## Problem details
Scan the material below and copy every line holding the word "from".

## Provided records
>>>>>
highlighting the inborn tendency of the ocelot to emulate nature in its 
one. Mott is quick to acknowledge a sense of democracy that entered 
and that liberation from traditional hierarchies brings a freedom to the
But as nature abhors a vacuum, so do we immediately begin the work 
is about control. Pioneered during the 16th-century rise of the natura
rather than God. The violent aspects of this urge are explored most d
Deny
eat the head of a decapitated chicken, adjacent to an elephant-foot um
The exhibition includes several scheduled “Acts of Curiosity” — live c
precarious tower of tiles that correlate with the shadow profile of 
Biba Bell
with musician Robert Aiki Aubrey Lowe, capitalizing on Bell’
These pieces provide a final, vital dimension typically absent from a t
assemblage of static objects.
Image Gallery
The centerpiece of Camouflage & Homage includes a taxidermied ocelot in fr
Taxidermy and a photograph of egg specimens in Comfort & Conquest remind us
<<<<<
## Answer space
and that liberation from traditional hierarchies brings a freedom to the
These pieces provide a final, vital dimension typically absent from a t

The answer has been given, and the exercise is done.